Your answer must be an exact copy of the records, minus any pictures.

Pixel coordinate grounding data:
Content starts
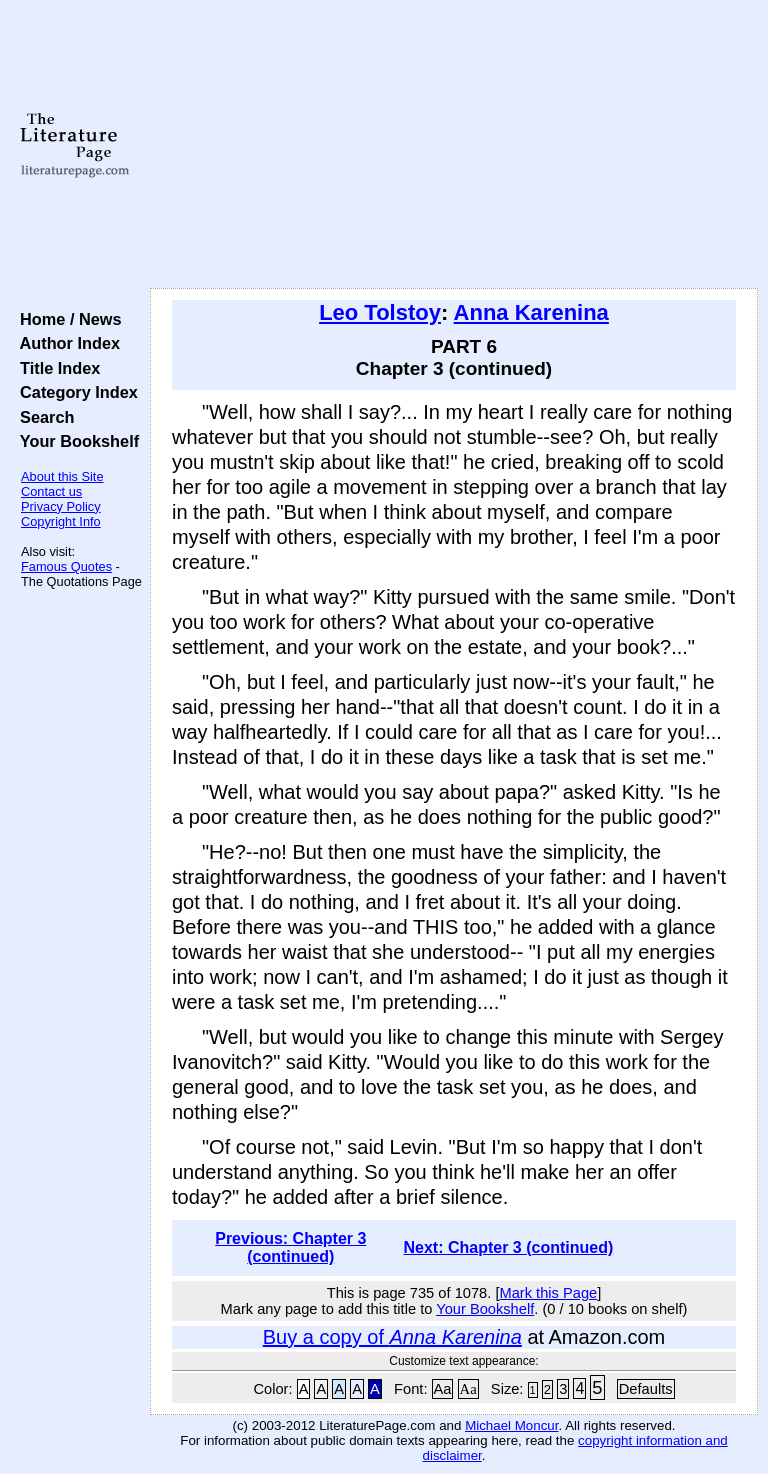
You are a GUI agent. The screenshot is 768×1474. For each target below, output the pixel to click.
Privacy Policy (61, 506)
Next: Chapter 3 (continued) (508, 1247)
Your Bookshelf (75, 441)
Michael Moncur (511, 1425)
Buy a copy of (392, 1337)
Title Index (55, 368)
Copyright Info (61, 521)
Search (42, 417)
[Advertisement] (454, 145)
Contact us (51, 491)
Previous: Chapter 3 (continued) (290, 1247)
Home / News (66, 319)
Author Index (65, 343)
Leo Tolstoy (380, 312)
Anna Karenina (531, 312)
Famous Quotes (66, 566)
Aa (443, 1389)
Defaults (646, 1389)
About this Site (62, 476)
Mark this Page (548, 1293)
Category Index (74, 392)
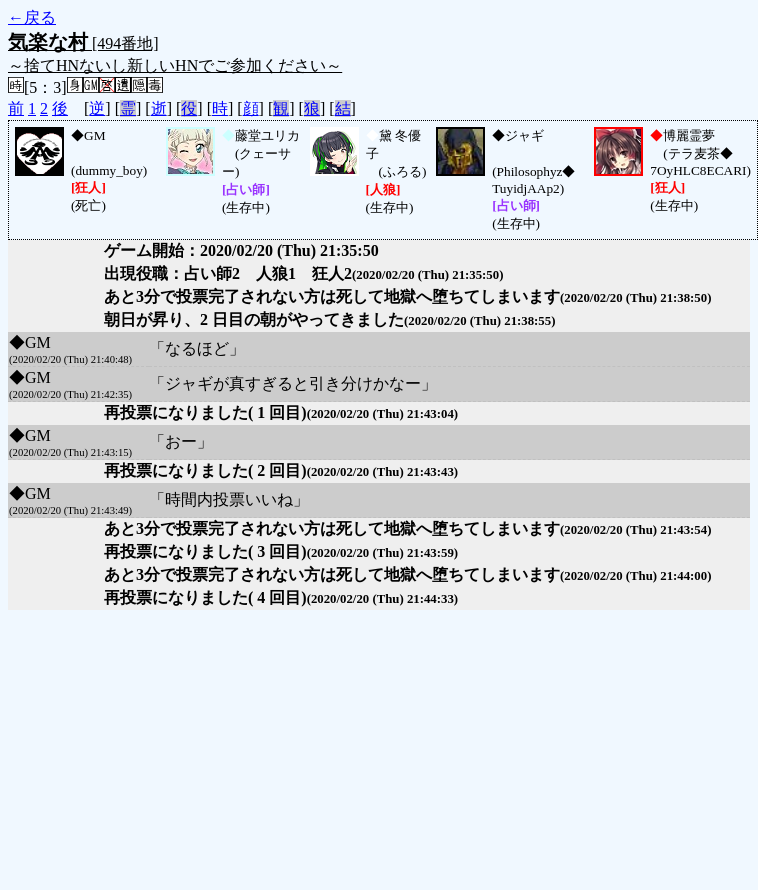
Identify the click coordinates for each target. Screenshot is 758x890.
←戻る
Content ends
▶ _Exercise answer_:
You are a GUI agent. The screenshot is 768×1474. For each target below, output the pixel to click.
Privacy Policy (61, 506)
Next: Chapter 3 (continued) (508, 1247)
Your Bookshelf (75, 441)
Michael Moncur (511, 1425)
Buy a copy of (392, 1337)
Title Index (55, 368)
Copyright Info (61, 521)
Search (42, 417)
[Advertisement] (454, 145)
Contact us (51, 491)
Previous: Chapter 3 (continued) (290, 1247)
Home / News (66, 319)
Author Index (65, 343)
Leo Tolstoy (380, 312)
Anna Karenina (531, 312)
Famous Quotes (66, 566)
Aa (443, 1389)
Defaults (646, 1389)
About this Site (62, 476)
Mark this Page (548, 1293)
Category Index (74, 392)
Identify the click coordinates for each target. Screenshot is 758x890.
←戻る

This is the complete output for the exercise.